# Tomy Hairpin



## AZSlot Racer (Dec 5, 2007)

Does the Tomy hairpin fit inside their 6" curve?
Thanks


----------



## noddaz (Aug 6, 1999)

*Yes it does.*

Yes.
Have fun.
Scott


----------



## 13013comstock (Nov 25, 2006)

I was wondering the same thing myself... Is the outside curbing a separate piece? I've seen a photograph of it both ways on a distributor's site.


----------



## noddaz (Aug 6, 1999)

*Yes it is...*



13013comstock said:


> I was wondering the same thing myself... Is the outside curbing a separate piece? I've seen a photograph of it both ways on a distributor's site.


The outside curbing is a seperate piece...
Scott


----------



## tjd241 (Jan 25, 2004)

*The curbing is 2 pieces...*

It is a 2 pc doohickey that clips onto each side. nd


----------



## 13013comstock (Nov 25, 2006)

Thanks, I'll get one and give it a try. Heard they're a little tough to take with a fast car. I'm wondering how the layout will look since the tracks leaving and entering the hairpin will have to be touching...


----------



## Grandcheapskate (Jan 5, 2006)

I would get one and try it out with different chassis before commiting to it. I have never owned one, nor do I believe I will ever try to get one.
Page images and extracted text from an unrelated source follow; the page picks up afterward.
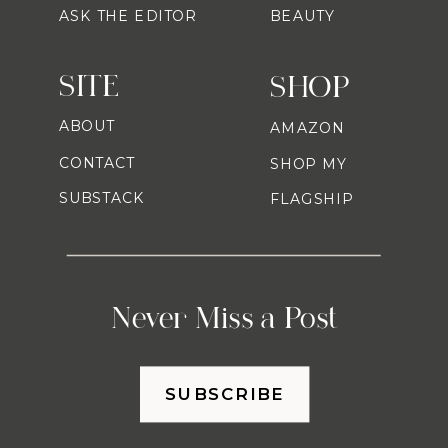
ASK THE EDITOR
BEAUTY
SITE
SHOP
ABOUT
AMAZON
CONTACT
SHOP MY
SUBSTACK
FLAGSHIP
Never Miss a Post
SUBSCRIBE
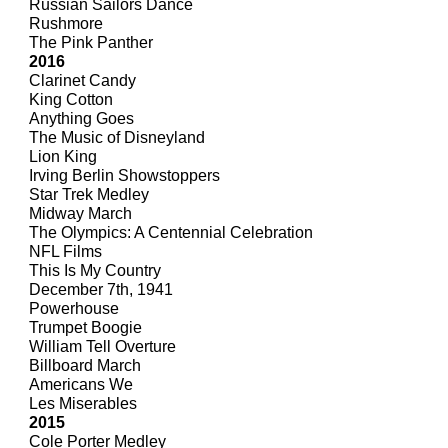
Russian Sailors Dance
Rushmore
The Pink Panther
2016
Clarinet Candy
King Cotton
Anything Goes
The Music of Disneyland
Lion King
Irving Berlin Showstoppers
Star Trek Medley
Midway March
The Olympics: A Centennial Celebration
NFL Films
This Is My Country
December 7th, 1941
Powerhouse
Trumpet Boogie
William Tell Overture
Billboard March
Americans We
Les Miserables
2015
Cole Porter Medley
I have found that the 6" radius turns can be a problem in terms of maintaining shoe contact and keeping the traction magnets over the rails. Because of the sharpness of the turn (especially the inside lane of the 6" curve), you need to get the car to fishtail slightly in order to keep the shoes and traction magnets somewhat lined up with the rails. If you take a 6" curve slowly (coming off a straight), you will find that some chassis do the following:

1. The inside tires fall off the inside of the track. This is because the track bends sharply, and while the front of the car may have started turning, the rear has not.
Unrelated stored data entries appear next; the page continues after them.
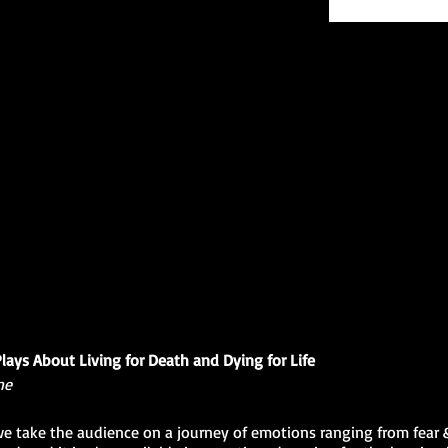
Plays About Living for Death and Dying for Life
ne
 we take the audience on a journey of emotions ranging from fear &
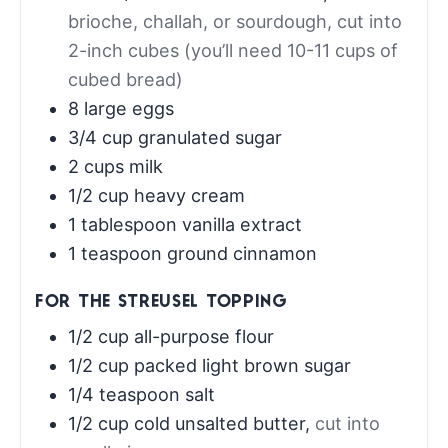
brioche, challah, or sourdough, cut into
2-inch cubes (you’ll need 10-11 cups of
cubed bread)
8
large eggs
3/4
cup
granulated sugar
2
cups
milk
1/2
cup
heavy cream
1
tablespoon
vanilla extract
1
teaspoon
ground cinnamon
FOR THE STREUSEL TOPPING
1/2
cup
all-purpose flour
1/2
cup
packed light brown sugar
1/4
teaspoon
salt
1/2
cup
cold unsalted butter
,
cut into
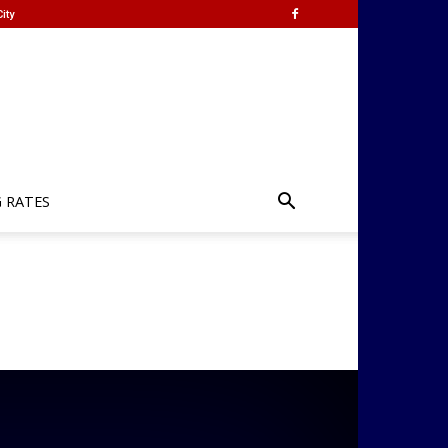
ity
G RATES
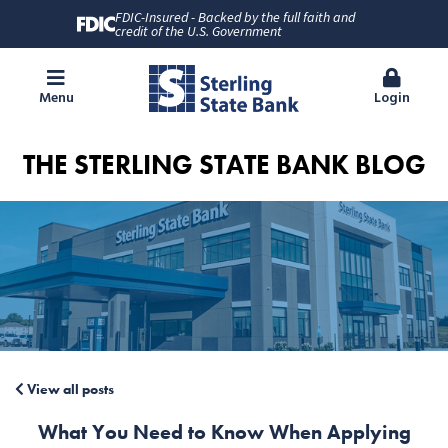
FDIC-Insured - Backed by the full faith and
credit of the U.S. Government
Menu
Login
THE STERLING STATE BANK BLOG
View all posts
What You Need to Know When Applying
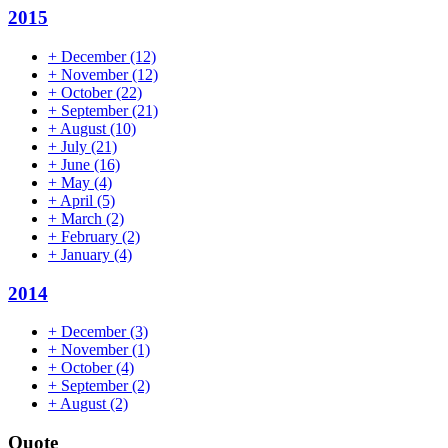
2015
+
December
(12)
+
November
(12)
+
October
(22)
+
September
(21)
+
August
(10)
+
July
(21)
+
June
(16)
+
May
(4)
+
April
(5)
+
March
(2)
+
February
(2)
+
January
(4)
2014
+
December
(3)
+
November
(1)
+
October
(4)
+
September
(2)
+
August
(2)
Quote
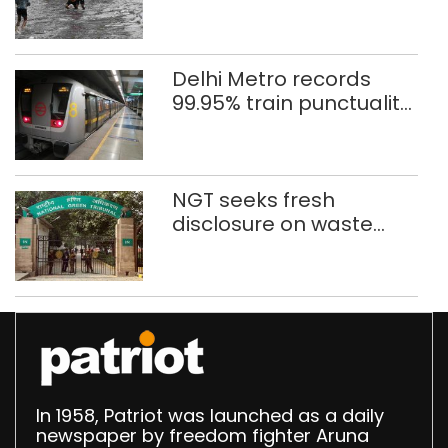
eight days
Delhi Metro records
99.95% train punctuality
in 2026: DMRC
NGT seeks fresh
disclosure on waste
accumulation at
Singhola dump site in
Delhi
In 1958, Patriot was launched as a daily
newspaper by freedom fighter Aruna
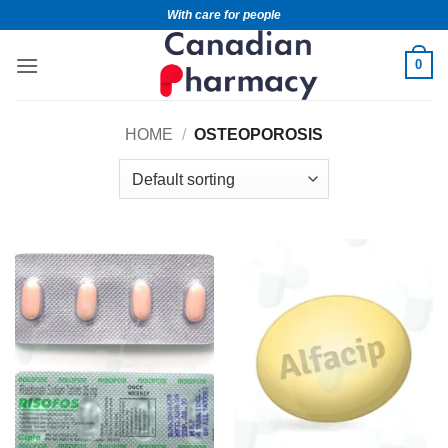
With care for people
0
HOME
/
OSTEOPOROSIS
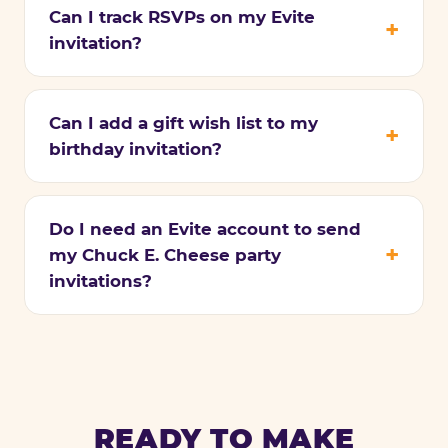
Can I track RSVPs on my Evite
invitation?
Can I add a gift wish list to my
birthday invitation?
Do I need an Evite account to send
my Chuck E. Cheese party
invitations?
READY TO MAKE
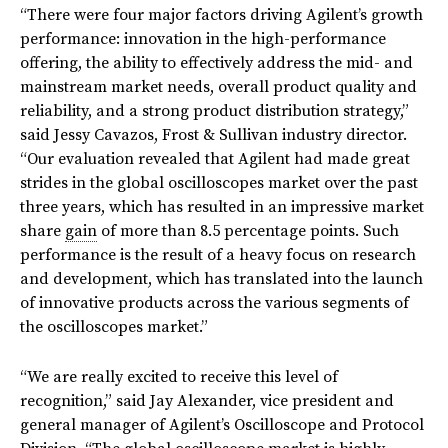
“There were four major factors driving Agilent’s growth
performance: innovation in the high-performance
offering, the ability to effectively address the mid- and
mainstream market needs, overall product quality and
reliability, and a strong product distribution strategy,”
said Jessy Cavazos, Frost & Sullivan industry director.
“Our evaluation revealed that Agilent had made great
strides in the global oscilloscopes market over the past
three years, which has resulted in an impressive market
share
gain
of more than 8.5 percentage points. Such
performance is the result of a heavy focus on research
and development, which has translated into the launch
of innovative products across the various segments of
the oscilloscopes market.”
“We are really excited to receive this level of
recognition,” said Jay Alexander, vice president and
general manager of Agilent’s Oscilloscope and Protocol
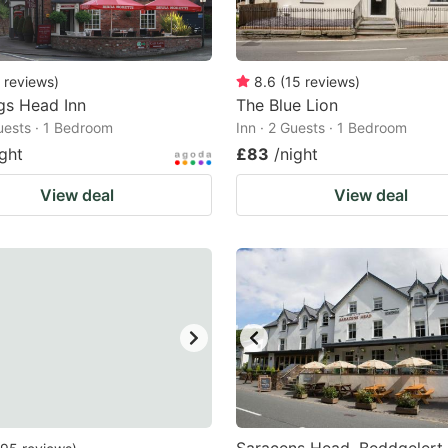
reviews
)
8.6
(
15
reviews
)
gs Head Inn
The Blue Lion
Guests · 1 Bedroom
Inn · 2 Guests · 1 Bedroom
ight
£83
/night
View deal
View deal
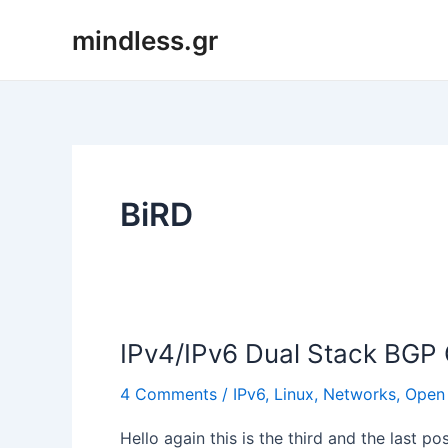
Skip
mindless.gr
to
content
BiRD
IPv4/IPv6 Dual Stack BGP C
4 Comments
/
IPv6
,
Linux
,
Networks
,
Open
Hello again this is the third and the last p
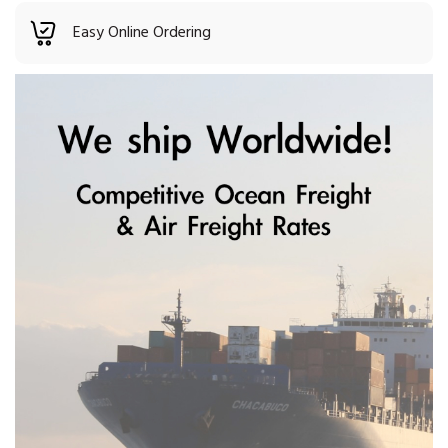
Easy Online Ordering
2. Because the car does not turn as sharply/quickly as the curve, the shoes don't follow the curvature of the rails. This causes some types of shoes to lose contact with (move off) the rails.
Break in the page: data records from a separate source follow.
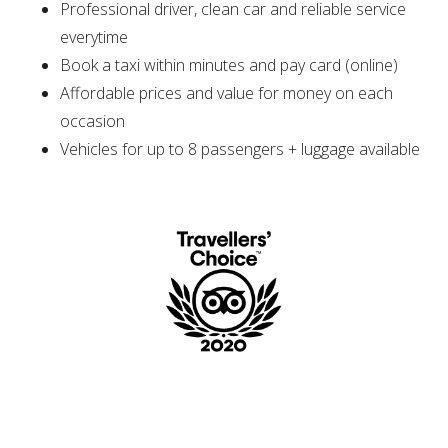
Professional driver, clean car and reliable service
everytime
Book a taxi within minutes and pay card (online)
Affordable prices and value for money on each
occasion
Vehicles for up to 8 passengers + luggage available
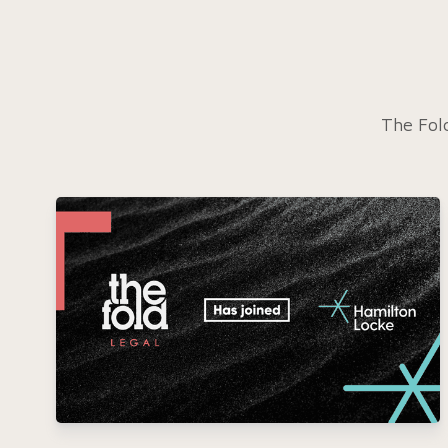
The Fold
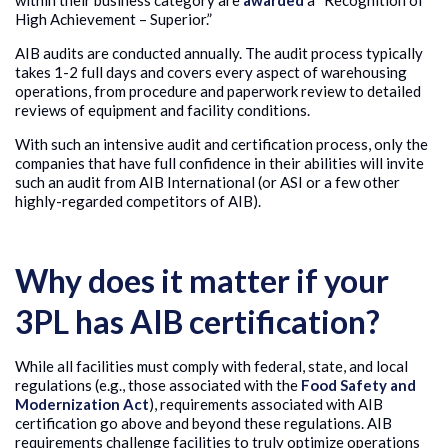
within their business category are
awarded
a “Recognition of
High Achievement – Superior.”
AIB audits are conducted annually. The audit process typically
takes 1-2 full days and covers every aspect of warehousing
operations, from procedure and paperwork review to detailed
reviews of equipment and facility conditions.
With such an intensive audit and certification process, only the
companies that have full confidence in their abilities will invite
such an audit from AIB International (or ASI or a few other
highly-regarded competitors of AIB).
Why does it matter if your
3PL has AIB certification?
While all facilities must comply with federal, state, and local
regulations (e.g., those associated with the
Food Safety and
Modernization Act
), requirements associated with AIB
certification go above and beyond these regulations. AIB
requirements challenge facilities to truly optimize operations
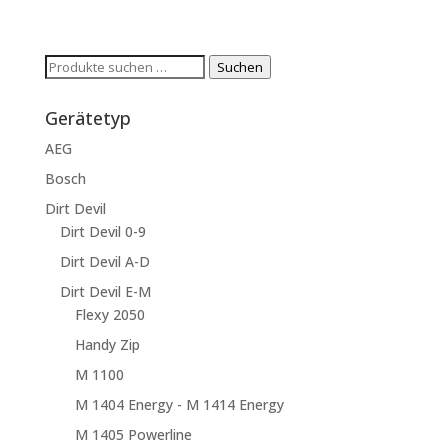
Suchen
Suchen
nach:
Gerätetyp
AEG
Bosch
Dirt Devil
Dirt Devil 0-9
Dirt Devil A-D
Dirt Devil E-M
Flexy 2050
Handy Zip
M 1100
M 1404 Energy - M 1414 Energy
M 1405 Powerline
3. Same as #2 for the traction magnets. As the rail bends but the car remains somewhat straight, the traction magnets move from directly over the rails. This causes you to lose magnetic downforce and can, on some chassis, cause the pickup springs to uncompress and raise the guide pin out of the slot.

Joe


----------



## roadrner (Jul 21, 1999)

13013comstock said:


> Thanks, I'll get one and give it a try. Heard they're a little tough to take with a fast car. I'm wondering how the layout will look since the tracks leaving and entering the hairpin will have to be touching...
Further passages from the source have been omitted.